I apologize for multiple replies; I'm not stalking you. It's just an area I'm interested in and you're hitting on many ideas I've kicked around over the years.

I once got paid to write a white paper on a domain-based reputational system (long story!), based on just this comment. I think it requires either a formal taxonomy, where your hypothetical athlete might have a high reputation for sports and low one for international affairs, or a post-hoc cluster-based system identifies the semantic distance from one's areas of high reputation.

And reputation itself can be multi-dimensional. Behavior, like we've talked about elsewhere, is an important one. But there's also knowledge. Can the system model the difference betwwen a knowledgeable jerk (reputation 5/10) and a hapless but polite and constructive novice (reputation 5/10)?

So if your athlete posts about workouts, they may have a high knowledge reputation. And if they post about the design of stadiums, it's relatively closer to their area of high knowledge reputation than international affairs would be. And so on. And independently of their domain knowledge, they have a behavior reputation that follows them to new domains.



These are such great questions, and worth exploring IMO. My thinking is biased towards online communities (like old Usenet groups or mailing lists) and not towards giant free-for-alls like Twitter, so I think I have a lot of blind spots, but this is something I've thought about a lot too, so it's great to hear peoples' ideas, thank you.

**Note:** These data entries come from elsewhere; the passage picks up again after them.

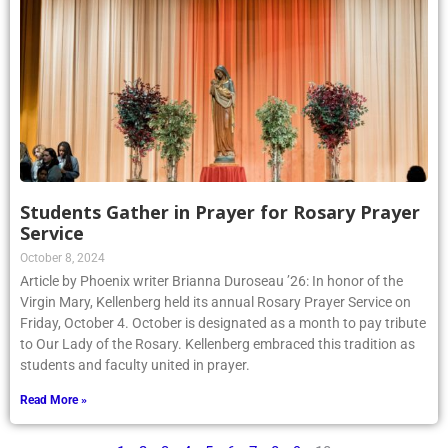
Students Gather in Prayer for Rosary Prayer
Service
October 8, 2024
Article by Phoenix writer Brianna Duroseau ’26: In honor of the
Virgin Mary, Kellenberg held its annual Rosary Prayer Service on
Friday, October 4. October is designated as a month to pay tribute
to Our Lady of the Rosary. Kellenberg embraced this tradition as
students and faculty united in prayer.
Read More »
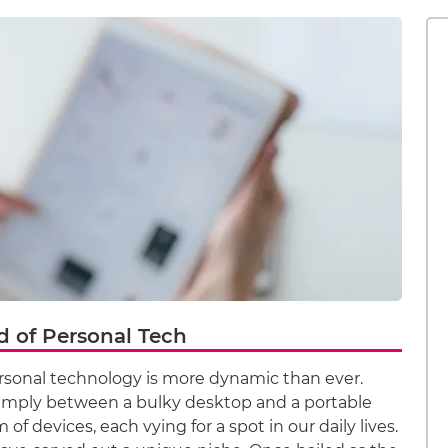
d of Personal Tech
ersonal technology is more dynamic than ever.
imply between a bulky desktop and a portable
of devices, each vying for a spot in our daily lives.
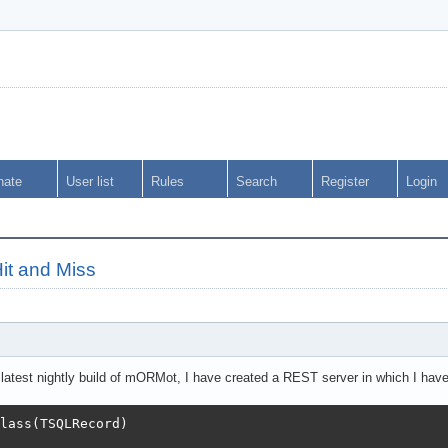
nate
User list
Rules
Search
Register
Login
it and Miss
latest nightly build of mORMot, I have created a REST server in which I hav
lass(TSQLRecord)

> I think it requires either a formal taxonomy [...] or a post-hoc cluster-based system identifies the semantic distance

Yeah, I wonder if some existing subject-x-is-related-to-subject-y mapping could be used, at least as a hint to the system, e.g. all the cross-reference info from an encyclopedia. When communities become large enough, you might also be able to tease out a little bit of additional info from how many people in group X also participate in group Y maybe.

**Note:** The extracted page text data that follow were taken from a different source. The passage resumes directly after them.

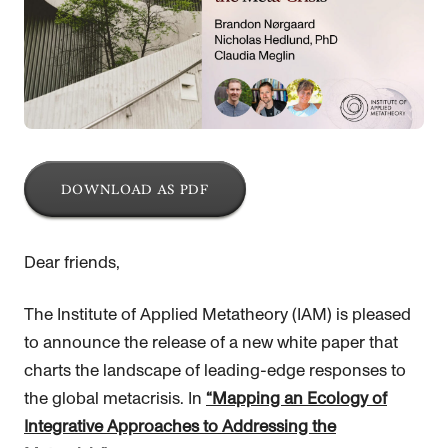
DOWNLOAD AS PDF
Dear friends,
The Institute of Applied Metatheory (IAM) is pleased
to announce the release of a new white paper that
charts the landscape of leading-edge responses to
the global metacrisis. In
“Mapping an Ecology of
Integrative Approaches to Addressing the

As an experiment, I'd also be curious to see how annoying it'd be to have your reputation not transfer across communities at all, but instead you build reputation via whatever that community defines as good behavior and having existing community members vouch for you (which, if you turn out to be a bad apple relatively soon after joining, then their endorsement ends up weakening their reputation to some degree a little too). There are some aspects to how it works in real life that are worth bringing over into this, I think.

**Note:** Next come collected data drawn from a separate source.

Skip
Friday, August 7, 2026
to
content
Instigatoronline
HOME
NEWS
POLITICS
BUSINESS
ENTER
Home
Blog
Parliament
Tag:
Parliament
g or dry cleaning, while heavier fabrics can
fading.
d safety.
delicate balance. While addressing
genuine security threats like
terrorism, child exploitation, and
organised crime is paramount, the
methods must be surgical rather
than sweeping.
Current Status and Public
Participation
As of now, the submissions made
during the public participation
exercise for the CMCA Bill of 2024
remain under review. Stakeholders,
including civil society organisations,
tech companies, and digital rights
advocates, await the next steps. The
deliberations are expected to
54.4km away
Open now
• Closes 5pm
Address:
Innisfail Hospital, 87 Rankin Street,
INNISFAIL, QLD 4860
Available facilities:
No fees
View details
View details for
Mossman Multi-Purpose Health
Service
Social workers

> system model the difference betwwen a knowledgeable jerk (reputation 5/10) and a hapless but polite and constructive novice (reputation 5/10)?

I touched on this in a sibling comment somewhere though I've long lost track of the threads, but I think the platform would want to rely on human input to some degree - part of being a good community member is doing things like periodically reviewing a batch of posts that got flagged by other users. In one community, there might be an 'anything goes' mentality, where another may set stricter standards around what's considered normal discussion, and so I think it'd be hard for a machine to differentiate but relatively easy for an established community member (again though, it always has at least a micro impact on your reputation, so how you carry out your reviewing duties can also increase or decrease your reputation in that community).

Odds are too that, if you occasionally have to put on the hat of evaluating others' behavior, it might help you pause next time you're tempted to fly off the handle and post a rant.

Anyway, the focus of the technology would be less about automatically policing behavior and more about making it easier for communities to to call out good and bad behavior without much effort, and then having that adjust a person's reputation - often very tiny adjustments that over time accumulate to establish a good reputation.

> independently of their domain knowledge, they have a behavior reputation that follows them to new domains

I really like this a lot.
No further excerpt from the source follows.